B-3 Assay of C14 + B fraction 3 - Pyrolysis in an open medium A second pyrolysis is carried out with the S2 analyzer. The stock solution of pentane is evaporated under an inert gas stream. The total soluble extract in pentane is then weighed after transfer to a previously tared container. The content is then fractionated by liquid chromatography, for example an automatic or manual system in order to recover 3 solutions: the first contains saturated hydrocarbons, the second aromatic hydrocarbons and the third organic compounds which may contain sulfur, nitrogen and / or or oxygen. This third fraction is called for example NSOs pentane. After removing the solvent for the three solutions, the 3 chemical fractions are quantitatively evaluated by weighing and their amount expressed relative to the initial charge. The fraction containing the saturated hydrocarbons is injected into a chromatograph in order to determine the residual C14 2 fraction. It can also be subjected to quantitative mass spectrometric analysis in order to assay the amount of mono aromatic structures that are present and to correct the actual amount of saturated hydrocarbons. Once weighed, the 2 fractions respectively containing the aromatics and the hetero atomic compounds are subjected to an elemental analysis to measure C, H and S in the aromatic fraction and C, H, O, N and S in the atomic hetero fraction. . This extract is called, for example, NSOs DCM. For the fraction of saturated hydrocarbons an average composition of 14.9% in H and 85.1% in C is taken. The trap is then rinsed with dichloromethane. The extract thus recovered is quantified by following the same protocol as that of the pentane extract, namely weighing after evaporation of the solvent. This fraction is subjected to elemental analysis for the determination of its C, H, O, N and S. B elements. Closed cell pyrolysis A second aliquot of the pentane stock solution is taken and undergoes the same protocol. only for effluents in an open environment.

The pentane-insoluble residue is dried to be ground to obtain a fine, homogeneous powder and to carry out a second extraction with dichloromethane. The stock solution of dichloromethane is totally evaporated and weighed. It contains almost all hetero atomic structures including the family of asphaltenes. This fraction is subjected to elemental analysis for the determination of its elements C, H, O, N and S.

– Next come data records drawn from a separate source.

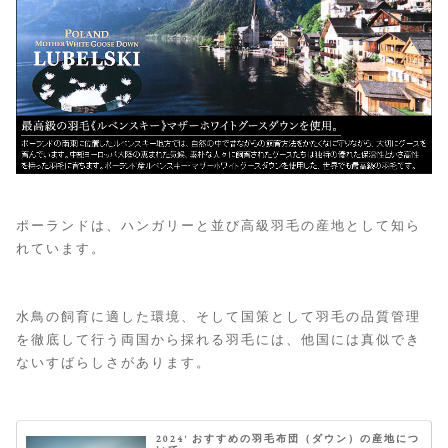
ポーランドは、ハンガリーと並び高級羽毛の産地として知ら
れています。
水鳥の飼育に適した環境、そして国策として羽毛の品質管理
を徹底して行う両国から採れる羽毛には、他国には真似でき
ないすばらしさがあります。
2024' おすすめの羽毛布団（ダウン）の産地につ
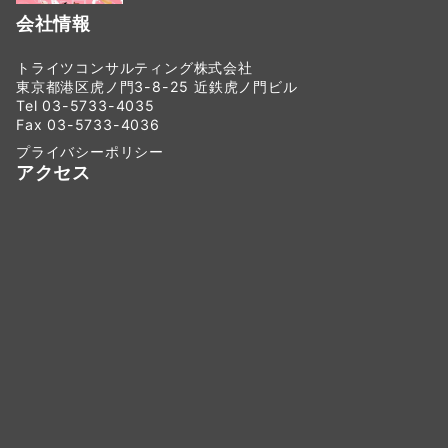
会社情報
トライツコンサルティング株式会社
東京都港区虎ノ門3-8-25 近鉄虎ノ門ビル
Tel 03-5733-4035
Fax 03-5733-4036
プライバシーポリシー
アクセス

2906481 B - 4 Dose of solid residues B 4 - Open pyrolysis The solid residue is estimated from Rock Eval pyrolysis. Indeed, knowing the carbon content contained in the S2 peak, and that of the initial charge, the mass of solid residue obtained during these pyrolyses is obtained from the carbon balance: Cinitial = X1 (CCO) + X2 ( CCO2) + X3 (CS2) + X4 (Cresidu) B4 4 b Closed pyrolysis The dichoromethane-insoluble residue is recovered on the filter with the gold tube cut into pieces. Knowing the weight of the empty tube, it is possible to have a first estimate of this residue. Nevertheless, this data is rather imprecise, the residue rate is estimated as that obtained in open environment from the carbon balance. Also, the solid residues are assayed for its constituent elements C, H, N, O, S. In the particular case where the pyrolyzer charges contain pyrite, iron assays are carried out. B - 5 Establishment of mass balances: The same mass balances are carried out in an open and closed environment, namely: load = H2 + CO + CO2 + H2S + H2O + C1 + C2 + C3 + C4 + saturated C6-C14 + C6- C14 aromatic + C14 + saturated + C14 + aromatic + NSOs pentane + NSOs DCM + residue.

Since the carbon and sulfur contents are known for each of the chemical families, it is possible to establish the two respective balances.

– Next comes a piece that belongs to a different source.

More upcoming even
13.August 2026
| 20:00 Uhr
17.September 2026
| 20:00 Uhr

From the oxygen balance obtained and by difference with the oxygen content of the feed, it is possible to estimate the amount of water. Finally, once the amount of water is known, it is possible to draw up a hydrogen balance.

Thus, by using the same methods of quantification and fractionation of open and closed pyrolysis products, it is possible to make a direct comparison of the results in order to highlight differences and similarities between the two methods. Io Other chemical classes The aromatic C6-C14 fraction can be separated by subfamily liquid chromatography. Each of the subfamilies is then subjected to gas chromatography analysis coupled to a mass spectrometer for molecular identification. This analysis makes it possible to subdivide the global family into 5 sub-families: the BTXN fraction which comprises the mixture benzene, toluene, xylene and naphthalene. The aromatic sulfur-containing C6-C14 family that includes aromatic sulfur in the C6 to C14 carbon range. The aromatic methyl family contains the aromatic structures, the one containing the alkylated structures and finally the one containing the aromatic naphthenic structures. For the chemical class C74 + aromatics, 3 subfamilies are distinguished: aromatic C14 + 1 which are the most thermally unstable. They break down by producing new aromatic structures; aromatic C14 + 2 which themselves evolve under the effect of temperature by producing aromatic C14 + 3. 15

Claims (5)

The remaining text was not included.